Delhi businessman arrested by Mumbai customs for evading duty
He is accused of illegally importing old hard disks worth ₹7.40 crore, involving customs duty worth ₹1.33 crore
The Customs department has arrested a Delhi-based businessman in connection with a duty evasion case. Officials said the man had illegally imported used and second-hand hard disk drives (a restricted item) by misdeclaring them as new ones to evade custom duty and receive undue benefit.

Girlish Vijay Dhingra, 39, the proprietor of South Delhi-based firm Cruiser Technologies, was arrested from Delhi and brought to Mumbai on Wednesday and produced in court. The court remanded him to 14 days’ judicial custody.
According to the preventive unit of the customs department, Mumbai, Dhingra has been arrested in connection with a January 2020 case. Customs officials, on January 10, had intercepted a container at Nhava Sheva and seized a huge consignment of second-hand hard drives that had been misdeclared as new ones.
Further investigations revealed that Dhingra has unlawfully imported second hand hard drives in the guise of new ones and sold them in the past as well . He is accused of illegally importing old hard disks worth ₹7.40 crore, involving customs duty worth ₹1.33 crore.

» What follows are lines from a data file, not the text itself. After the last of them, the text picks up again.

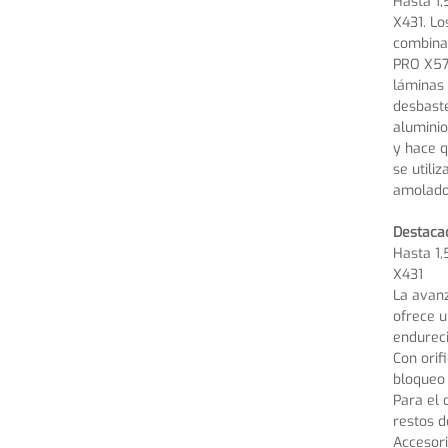
Hasta 1,
X431. Lo
combinac
PRO X571
láminas 
desbaste
aluminio
y hace q
se utili
amolado
Destaca
Hasta 1,
X431
La avanz
ofrece u
endureci
Con orif
bloqueo
Para el 
restos d
Accesori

Officials said the investigation revealed that Dhingra, through his firm, had imported second-hand hard disk drives, but misdeclared them as new ones to evade duty. He allegedly did so because under the Foreign Trade policy, the import of second-hand goods or refurbished or reconditioned spares of refurbished parts of personal computers or laptops are restricted. The import of old hard disk drives requires authorisation from the Directorate General of Foreign Trade (DGFT). Dhingra’s firm did not have authorisation to import second-hand hard drives.
His firm also did not have the mandatory permission from the Ministry of Environment, Forest and Climate Change, which is compulsory for the second-hand hard drives that are under the ‘other waste’ category as per the Hazardous and Other Wastes (Management and Transboundary Movement) Rules, 2016, and cannot be imported without the ministries’ permission.
Following the seizure of the second-hand hard drives, Dhingra was interrogated by the customs officials in February and was asked to produce relevant documents for the imported items. Dhingra failed to submit complete and accurate information about the imported goods and continued to buy them. He also stopped responding to the summons of the customs department.
Dhingra’s lawyer Ravi Hirani, however, said that his client had already paid duty for previous consignments. “How it is possible to clear the goods without completing the customs formalities? It’s a false case against my client,” said Hirani.